> **TASK GOAL**:
Extract from the entries below, exactly as given, only the lines from the line containing "Uff.Tecnico (117, 27)" to the line containing "[button] (1306, 512)", both lines included.

--- START ---

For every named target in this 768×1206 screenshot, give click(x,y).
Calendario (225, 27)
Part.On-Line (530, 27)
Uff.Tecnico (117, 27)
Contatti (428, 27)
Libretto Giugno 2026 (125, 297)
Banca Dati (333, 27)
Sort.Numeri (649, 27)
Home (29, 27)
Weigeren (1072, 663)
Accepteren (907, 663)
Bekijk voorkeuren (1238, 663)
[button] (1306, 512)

--- END ---
--- START ---

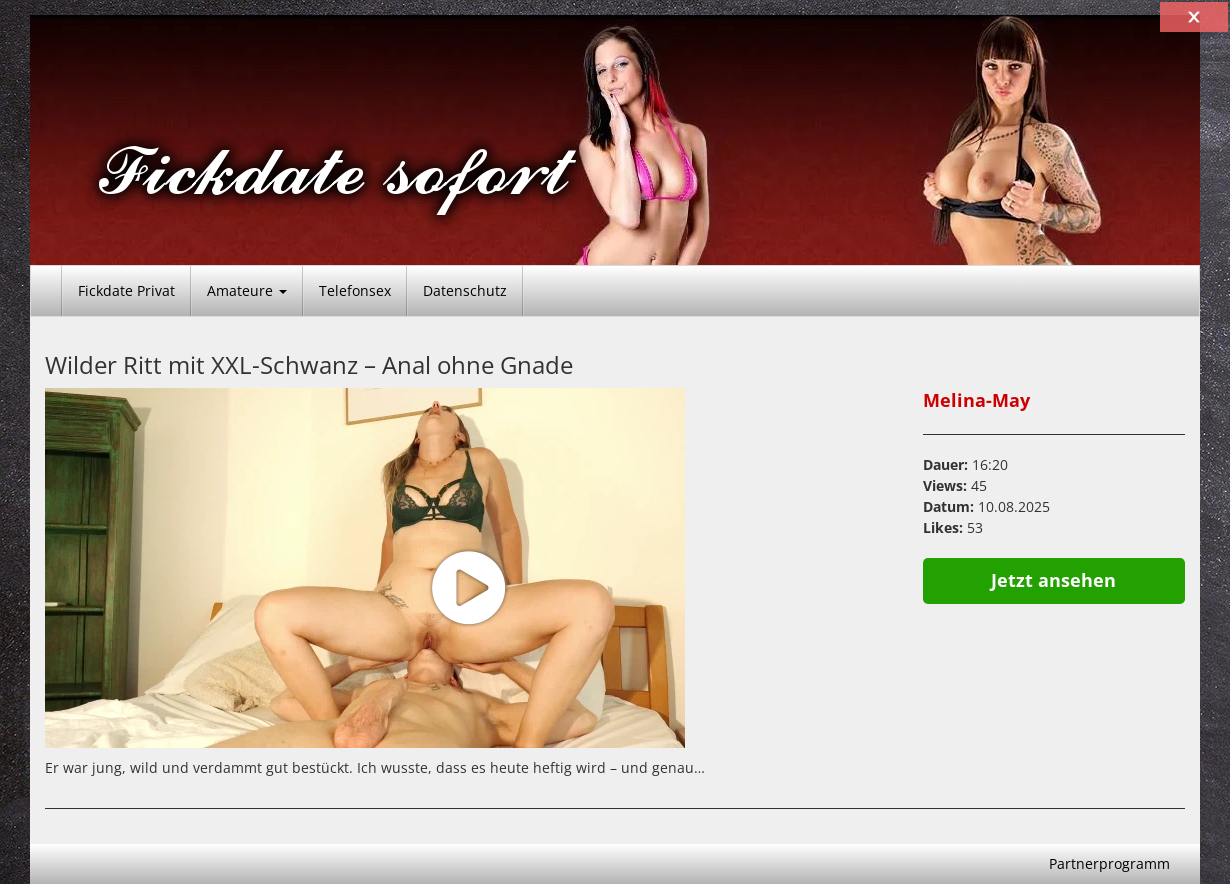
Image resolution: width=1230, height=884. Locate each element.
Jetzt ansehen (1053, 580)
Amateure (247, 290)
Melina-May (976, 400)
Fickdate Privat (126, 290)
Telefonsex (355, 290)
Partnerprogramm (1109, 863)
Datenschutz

--- END ---

> **ANSWER**:
Uff.Tecnico (117, 27)
Contatti (428, 27)
Libretto Giugno 2026 (125, 297)
Banca Dati (333, 27)
Sort.Numeri (649, 27)
Home (29, 27)
Weigeren (1072, 663)
Accepteren (907, 663)
Bekijk voorkeuren (1238, 663)
[button] (1306, 512)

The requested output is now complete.